# What am I doing wrong



## azshadeguy (Aug 6, 2017)

Okay I know that this little Craftsman Lathe is to small but still.
I have a 3/4 thick x 3-1/2 round disc.
I put the disc in a 4 jaw chuck got it centered and turn it on.The disc is a36 steel
All I had was one 1/4 inch tool steel I shaped it according to something I read.
Any way all its doing is grinding the cutter. Not even scoring the disc.
What am I doing wrong?


----------



## francist (Aug 6, 2017)

A picture would really help here, there are many variables that come into play especially for a first-timer. A few that you could check right away though:

-you say you ground your own cutter. Make sure it is indeed sharp and that you have it set up in the holder so that there is clearance underneath the cutting edge. No clearance there = no cutting there.
- are you turning or facing? I am guessing facing, but not sure. At any rate, is the mill scale still present on the surface you are trying to cut? If so, you need a sharp tool and agressive depth of cut to get through that. It can be challenging, especially for a small machine, and it does make short work of a sharp tool if you just peck at it.
- is your cutter on the centre height of the spindle? Put a centre in your tailstock, bring the cutter up to that, and make sure the two points are lined up. If not, adjust. There are other more fussy ways to get closer, but for starters that should get you into the ballpark of making some form of cut.

-frank


----------



## dulltool17 (Aug 6, 2017)

A description of what operation you're performing would help.  I'll second all that Frank said.


----------



## azshadeguy (Aug 6, 2017)

Here are some pictures
I am trying to turn this down to 3"
I have a tubing bender that has 3" shaft collars on it. It is missing one.
 I will pull in the tailstock and check the height
Thanks 



Paul


----------



## ELHEAD (Aug 6, 2017)

Disc appears to be torch cut. If so you may need to grind to the heat affects hard edge before attempting to turn.
Good luck.
Dave


----------



## mikey (Aug 6, 2017)

I agree that a flame cut disc can be quite hard at the edges. A turning cut at the edge to get under the top layer might do it, or you can anneal the entire disc to soften it before cutting. It should face okay, though, at least past the edge.


----------



## markba633csi (Aug 6, 2017)

Is that a good quality tool you are using? Also with a large workpiece the surface feet per minute will be high at the outer edge so use a slow enough
spindle speed and some cutting oil- carbide tools are great for that flame-cut stuff
Mark S.


----------



## 682bear (Aug 6, 2017)

What spindle speed are you turning at? A rough surface like that should be turned very slowly until it cleans up... also, being torch cut, it may be a lot harder on the edge than in the center.

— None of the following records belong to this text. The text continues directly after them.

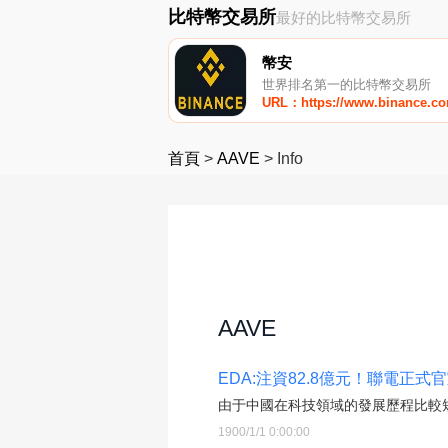
比特幣交易所
最好的比特幣交易所
幣安
世界排名第一的比特幣交易所
URL：https://www.binance.c
首頁
>
AAVE
>
Info
AAVE
EDA:注資82.8億元！聯電正
由于中國在科技領域的發展歷程比較短
1900/1/1 0:00:00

It may help to slow it down and, starting at the edge, feed toward the center until it cleans up, back out, move to the left .010 thousandths, then feed back toward the center... repeat.

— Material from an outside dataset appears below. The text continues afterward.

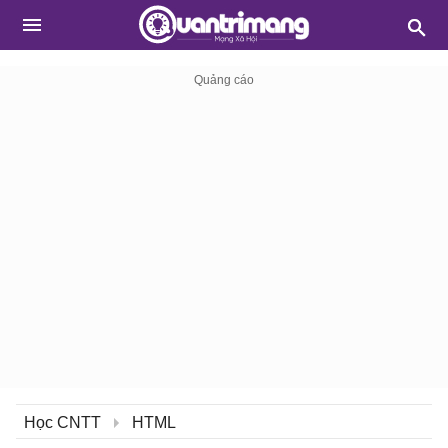
Học CNTT
HTML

In other words, rather than feeding across the cut edge, feed into the cut edge... being sure not to cut past your finish diameter of course. When you get the edge cleaned up, it should cut easier.

Also, I can't tell for sure in the pics, but it looks like you may have too much relief below your cutting edge, making the edge weak. For an interrupted cut, you need just enough relief to prevent 'rubbing' the workpiece.

-Bear


----------



## Hawkeye (Aug 6, 2017)

I have one such disk that a file won't cut. It's either all hardened, or, as mentioned above, the flame cutting may have hardened the outer layer. Have you tried scratching it with a file?


----------



## tq60 (Aug 7, 2017)

Get the largest brazed carbide that cuts on the left side that you can hold in your tool post.

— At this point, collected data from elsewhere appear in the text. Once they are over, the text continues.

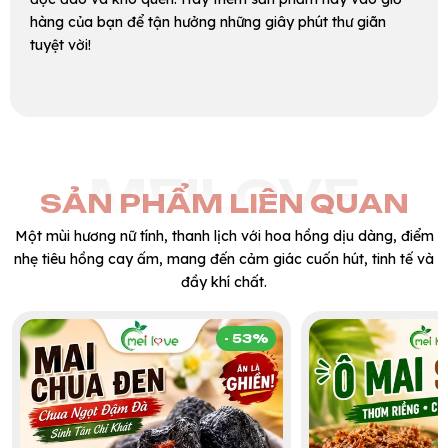
hàng của bạn để tận hưởng những giây phút thư giãn
tuyệt vời!
MEILOVE
SẢN PHẨM LIÊN QUAN
Một mùi hương nữ tính, thanh lịch với hoa hồng dịu dàng, điểm
nhẹ tiêu hồng cay ấm, mang đến cảm giác cuốn hút, tinh tế và
đầy khí chất.
- 53%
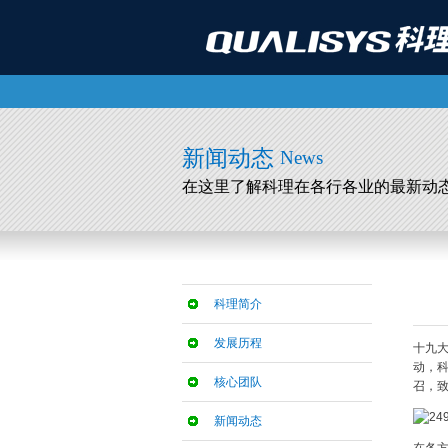
新闻动态
News
在这里了解科理在各行各业的最新动
科理简介
发展历程
十九大
动，科
核心团队
召，
新闻动态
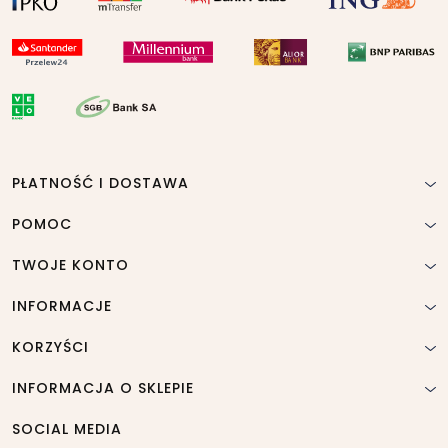
PŁATNOŚĆ I DOSTAWA
POMOC
TWOJE KONTO
INFORMACJE
KORZYŚCI
INFORMACJA O SKLEPIE
SOCIAL MEDIA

Adjust so tip of tool is as close as possible to tool post so it has less leverage to it.

Put in back gear and slowest speed and start the cut on the face.

Depth of cut should be such that it is consistent and not interrupted if at all possible.

Use power feed set to smallest available, you may need to manually feed it if the motor stalls.

If motor stalls it may chip the cutter. 

Cut until close to chuck then flip it over and do other side.

Sent from my SAMSUNG-SGH-I337Z using Tapatalk


----------



## francist (Aug 7, 2017)

Paul, you're getting lots of pointers not the least of which is that burned (torch cut) edge. They can be real bothers to get through. Before you even think about taking very heavy cuts though I would take a close look at your compound slide. It's extended quite far out to end of its travel. This is very precarious, and on the 6" lathe like you have the compound slide is not robust to say the least. You really run the risk of breaking it with heavy and/or interrupted cuts when it is extended that far out. Please don't let it to end up like this one...




-frank


----------



## GK1918 (Aug 7, 2017)

Yes nasty; I would throw the thing in a charcol pit. the ole Henry Ford Kingsford stuff.
go home tomorrow will be a different day. Then what I do is not chuck it but drive it
between centers with two way tape anything.  cover lathe, turn lathe on and lightly
grind the torch cuts,  then proceed to turn down.  And I say cover lathe beds.  I hate any
kind of grinding on any of my lathes but sometimes ya have to ..damp rags work too.


----------



## neshkoro (Aug 7, 2017)

I agree. The compound is cranked way to much to the left. Crank it back until the tool holder is supported by the gibs/ ways.  Carbide is the way to go with that flame cut material. At least until you get past the hardened part. Good luck. 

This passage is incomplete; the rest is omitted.